Victor had a computer for a brain. He could leapfrog over a dozen scraps of data and reach the logical conclusion. But sometimes you had to take things step-by-step. He tended to skip right past pesky little details that indicated he might have miscalculated.

“It was just a routine analysis job,” Victor muttered. “Nothing to it. All she had to do was take a close look at the scene of Ingram’s death.”

Take a close look was one of Victor’s favorite sayings.

“What’s her talent?” Slater asked.

“She … senses things.”

“A lot of people from Fogg Lake sense things,” Slater said. “Be more specific.”

Victor switched his brooding gaze to one of the paintings of the Oracle of Delphi. He contemplated it as though it contained some secret that he needed to know, as if people’s lives depended on acquiring that knowledge.

“Miss Lark sees visions,” he said quietly.

“Hallucinations?”

“No, the real thing,” Victor snapped. “There’s a difference between hallucinating and seeing visions, and you damn well know it.”

“Speaking from experience, I can tell you that there are times when it can be tough to tell the difference.”

Within the paranormal community, the ability to control hallucinations was the working definition of sanity.
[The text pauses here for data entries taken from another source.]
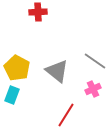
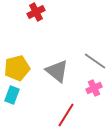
red cross: moved 2 px left; rotated 24 degrees counterclockwise
yellow pentagon: rotated 30 degrees clockwise
pink cross: moved 1 px right, 1 px up
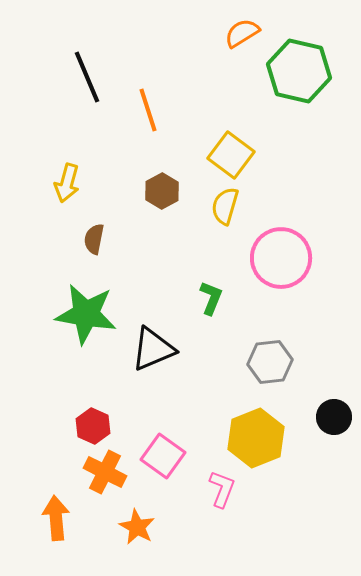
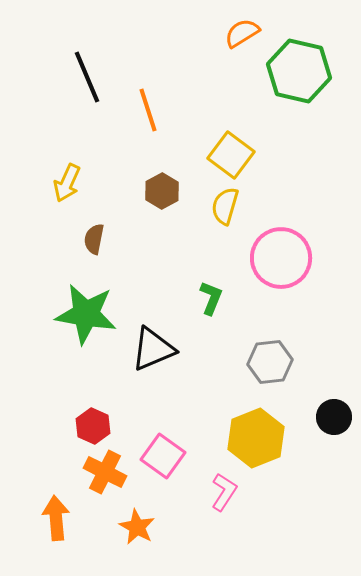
yellow arrow: rotated 9 degrees clockwise
pink L-shape: moved 2 px right, 3 px down; rotated 12 degrees clockwise
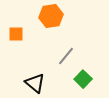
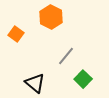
orange hexagon: moved 1 px down; rotated 25 degrees counterclockwise
orange square: rotated 35 degrees clockwise
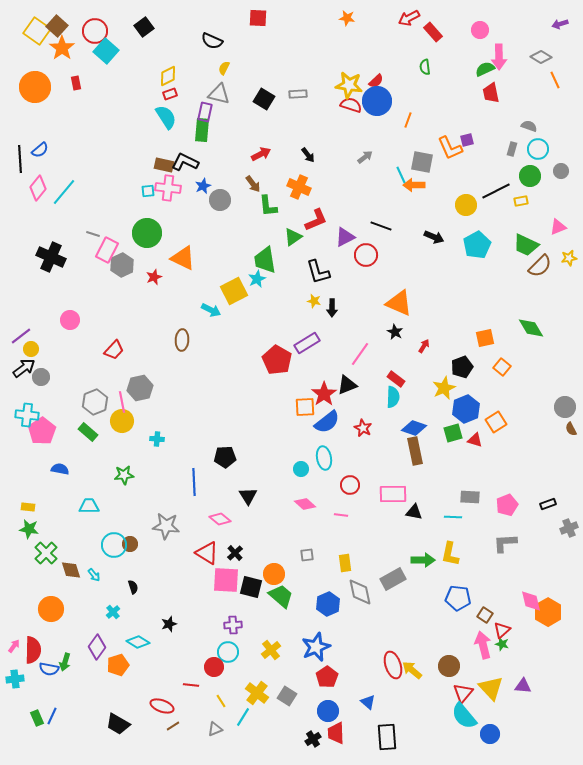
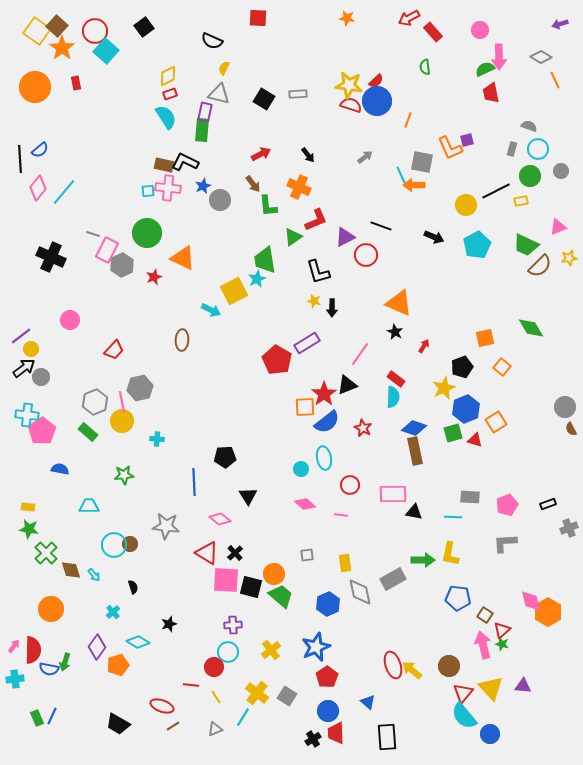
yellow line at (221, 701): moved 5 px left, 4 px up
It was what made it possible to pass for normal.

“Miss Lark’s visions are a manifestation of her strong intuition,” Victor said. “She can read someone’s aura and pick up on the vibe of what the individual is likely to do next.”

Slater glanced at the nearest Oracle painting and shook his head. “You’re not going to tell me that she can see the future, are you? That kind of nonsense is for the Freak crowd.”

Over the years, a number of those who had been affected by the vapors released on the night of the Fogg Lake Incident had found themselves unable to cope with their new senses. Those who failed to gain control of the psychic side of their natures lost the ability to use logic and reason and old-fashioned common sense. All too often they fell into cults or obsessed over conspiracy theories. Some ended up in the locked wards of psychiatric hospitals.

The Freaks had appeared online a couple of years ago. The group had popped up on the Foundation’s alert file almost immediately, because several people with links to Fogg Lake had found their way into the secretive group.

Until recently Victor had not been particularly concerned, because the Freaks had appeared to be just another relatively harmless bunch of conspiracy theorists.